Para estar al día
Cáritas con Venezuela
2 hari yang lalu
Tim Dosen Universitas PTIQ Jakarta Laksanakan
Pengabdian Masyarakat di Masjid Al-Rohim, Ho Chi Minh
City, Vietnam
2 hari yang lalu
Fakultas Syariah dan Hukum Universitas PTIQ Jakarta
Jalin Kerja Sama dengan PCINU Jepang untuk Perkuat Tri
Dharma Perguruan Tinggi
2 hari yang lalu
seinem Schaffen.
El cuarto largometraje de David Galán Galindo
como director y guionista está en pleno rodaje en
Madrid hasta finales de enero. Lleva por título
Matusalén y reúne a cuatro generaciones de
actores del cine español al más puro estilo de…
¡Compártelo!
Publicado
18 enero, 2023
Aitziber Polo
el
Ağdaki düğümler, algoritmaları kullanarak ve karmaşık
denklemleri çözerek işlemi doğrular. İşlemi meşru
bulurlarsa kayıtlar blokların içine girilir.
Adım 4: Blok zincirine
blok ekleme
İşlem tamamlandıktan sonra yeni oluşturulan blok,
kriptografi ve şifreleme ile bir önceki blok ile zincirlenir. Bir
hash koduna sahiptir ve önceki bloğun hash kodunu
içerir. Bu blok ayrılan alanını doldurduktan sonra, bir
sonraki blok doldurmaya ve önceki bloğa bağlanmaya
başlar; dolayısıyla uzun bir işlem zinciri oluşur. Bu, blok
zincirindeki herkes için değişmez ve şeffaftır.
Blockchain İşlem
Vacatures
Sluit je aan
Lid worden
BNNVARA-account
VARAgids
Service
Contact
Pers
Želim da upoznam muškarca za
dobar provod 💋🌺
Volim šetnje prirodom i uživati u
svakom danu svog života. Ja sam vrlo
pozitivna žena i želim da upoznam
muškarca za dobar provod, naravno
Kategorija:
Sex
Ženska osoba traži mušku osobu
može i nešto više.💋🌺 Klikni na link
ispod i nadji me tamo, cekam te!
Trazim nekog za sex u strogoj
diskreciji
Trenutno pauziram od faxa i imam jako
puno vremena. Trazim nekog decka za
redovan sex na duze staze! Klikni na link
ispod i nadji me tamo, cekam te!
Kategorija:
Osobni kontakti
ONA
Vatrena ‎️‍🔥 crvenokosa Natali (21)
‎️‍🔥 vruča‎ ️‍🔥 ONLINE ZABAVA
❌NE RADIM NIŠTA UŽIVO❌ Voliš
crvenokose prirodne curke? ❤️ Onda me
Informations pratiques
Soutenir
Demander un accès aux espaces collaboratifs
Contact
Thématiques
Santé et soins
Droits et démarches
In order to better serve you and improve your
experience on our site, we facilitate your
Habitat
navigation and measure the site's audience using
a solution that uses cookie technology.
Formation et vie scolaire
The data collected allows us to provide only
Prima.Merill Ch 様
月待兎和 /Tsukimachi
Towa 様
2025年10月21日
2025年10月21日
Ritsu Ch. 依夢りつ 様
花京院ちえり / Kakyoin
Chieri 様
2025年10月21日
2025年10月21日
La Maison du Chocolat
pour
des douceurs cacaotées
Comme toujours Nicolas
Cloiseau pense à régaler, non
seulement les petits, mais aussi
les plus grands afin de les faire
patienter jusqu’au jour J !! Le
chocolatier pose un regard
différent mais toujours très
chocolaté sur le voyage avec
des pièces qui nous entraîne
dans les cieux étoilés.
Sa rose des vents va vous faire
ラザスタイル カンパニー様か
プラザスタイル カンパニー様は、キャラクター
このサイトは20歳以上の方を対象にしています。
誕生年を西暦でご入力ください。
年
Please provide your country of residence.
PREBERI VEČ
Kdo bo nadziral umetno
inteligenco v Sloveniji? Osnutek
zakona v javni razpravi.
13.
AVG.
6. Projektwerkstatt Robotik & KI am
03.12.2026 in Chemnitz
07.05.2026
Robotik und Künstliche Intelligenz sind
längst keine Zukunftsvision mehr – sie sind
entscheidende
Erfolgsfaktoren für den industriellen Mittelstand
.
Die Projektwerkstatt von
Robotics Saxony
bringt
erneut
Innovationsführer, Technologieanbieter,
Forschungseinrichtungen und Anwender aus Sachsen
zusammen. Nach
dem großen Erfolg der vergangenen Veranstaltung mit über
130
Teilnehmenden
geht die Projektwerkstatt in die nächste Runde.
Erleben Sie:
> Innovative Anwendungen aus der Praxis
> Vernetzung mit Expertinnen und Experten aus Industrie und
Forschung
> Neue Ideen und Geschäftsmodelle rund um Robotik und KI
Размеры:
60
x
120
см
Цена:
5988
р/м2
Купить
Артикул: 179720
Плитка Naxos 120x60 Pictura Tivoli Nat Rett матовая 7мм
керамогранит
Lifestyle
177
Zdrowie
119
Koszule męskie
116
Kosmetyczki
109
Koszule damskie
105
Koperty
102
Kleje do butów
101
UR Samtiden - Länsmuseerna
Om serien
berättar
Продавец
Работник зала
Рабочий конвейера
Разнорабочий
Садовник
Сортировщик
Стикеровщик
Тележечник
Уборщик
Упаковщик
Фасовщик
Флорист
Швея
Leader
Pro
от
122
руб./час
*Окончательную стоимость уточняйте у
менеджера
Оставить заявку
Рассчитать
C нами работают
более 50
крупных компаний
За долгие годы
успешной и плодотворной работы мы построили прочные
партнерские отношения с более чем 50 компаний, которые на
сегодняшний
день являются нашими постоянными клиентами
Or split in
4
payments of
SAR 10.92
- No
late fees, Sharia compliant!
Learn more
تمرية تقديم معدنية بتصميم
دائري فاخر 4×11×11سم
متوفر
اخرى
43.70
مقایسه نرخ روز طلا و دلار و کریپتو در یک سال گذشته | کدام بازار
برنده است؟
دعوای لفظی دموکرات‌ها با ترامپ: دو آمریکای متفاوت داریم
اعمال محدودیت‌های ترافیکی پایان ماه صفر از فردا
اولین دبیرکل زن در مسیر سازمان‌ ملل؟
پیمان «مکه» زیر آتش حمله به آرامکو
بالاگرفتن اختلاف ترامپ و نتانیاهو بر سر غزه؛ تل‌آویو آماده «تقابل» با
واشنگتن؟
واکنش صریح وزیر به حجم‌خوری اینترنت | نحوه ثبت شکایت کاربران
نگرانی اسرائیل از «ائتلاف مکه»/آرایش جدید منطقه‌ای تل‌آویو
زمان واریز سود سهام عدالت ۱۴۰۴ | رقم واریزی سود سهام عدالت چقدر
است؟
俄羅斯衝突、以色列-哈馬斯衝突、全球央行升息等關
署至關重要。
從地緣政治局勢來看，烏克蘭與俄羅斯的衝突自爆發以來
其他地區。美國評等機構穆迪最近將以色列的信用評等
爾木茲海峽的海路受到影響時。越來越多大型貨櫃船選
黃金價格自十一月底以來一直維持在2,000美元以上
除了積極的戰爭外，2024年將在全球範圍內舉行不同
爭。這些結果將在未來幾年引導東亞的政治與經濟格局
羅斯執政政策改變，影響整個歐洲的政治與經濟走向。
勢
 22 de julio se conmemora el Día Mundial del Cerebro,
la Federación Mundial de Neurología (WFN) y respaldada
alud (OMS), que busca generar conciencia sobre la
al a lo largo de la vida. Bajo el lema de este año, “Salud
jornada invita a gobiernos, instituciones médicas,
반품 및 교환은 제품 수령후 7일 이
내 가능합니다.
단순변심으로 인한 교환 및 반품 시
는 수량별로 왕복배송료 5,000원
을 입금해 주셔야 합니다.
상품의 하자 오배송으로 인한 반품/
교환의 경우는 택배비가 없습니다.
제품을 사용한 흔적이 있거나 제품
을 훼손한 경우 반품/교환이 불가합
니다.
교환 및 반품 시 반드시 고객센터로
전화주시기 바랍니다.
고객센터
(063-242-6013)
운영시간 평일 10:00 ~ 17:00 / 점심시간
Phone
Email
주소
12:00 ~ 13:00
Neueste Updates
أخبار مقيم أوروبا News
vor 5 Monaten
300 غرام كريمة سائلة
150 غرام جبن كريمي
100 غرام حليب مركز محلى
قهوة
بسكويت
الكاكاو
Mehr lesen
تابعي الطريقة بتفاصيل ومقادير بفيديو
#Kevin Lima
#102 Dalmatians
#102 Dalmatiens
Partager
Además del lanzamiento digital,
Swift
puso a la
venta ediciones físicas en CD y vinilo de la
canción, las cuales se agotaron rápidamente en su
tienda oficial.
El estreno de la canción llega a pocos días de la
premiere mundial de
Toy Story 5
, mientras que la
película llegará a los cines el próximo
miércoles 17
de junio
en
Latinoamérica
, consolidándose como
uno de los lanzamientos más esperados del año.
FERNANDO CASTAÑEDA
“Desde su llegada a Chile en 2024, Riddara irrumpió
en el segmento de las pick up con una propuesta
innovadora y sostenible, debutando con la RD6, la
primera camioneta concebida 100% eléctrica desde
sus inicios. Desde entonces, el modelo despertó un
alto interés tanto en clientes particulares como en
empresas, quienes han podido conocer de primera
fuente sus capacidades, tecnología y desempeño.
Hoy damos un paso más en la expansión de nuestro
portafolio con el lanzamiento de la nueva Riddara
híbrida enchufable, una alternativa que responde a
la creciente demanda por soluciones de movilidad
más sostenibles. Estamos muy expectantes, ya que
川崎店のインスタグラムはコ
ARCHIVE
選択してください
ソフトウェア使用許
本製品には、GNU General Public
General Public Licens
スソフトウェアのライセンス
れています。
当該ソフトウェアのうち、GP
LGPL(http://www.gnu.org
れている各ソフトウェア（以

#### EXERCISE
From the entries, copy every line in which the word "primera" occurs.

#### TASK OUTPUT
primera camioneta concebida 100% eléctrica desde
empresas, quienes han podido conocer de primera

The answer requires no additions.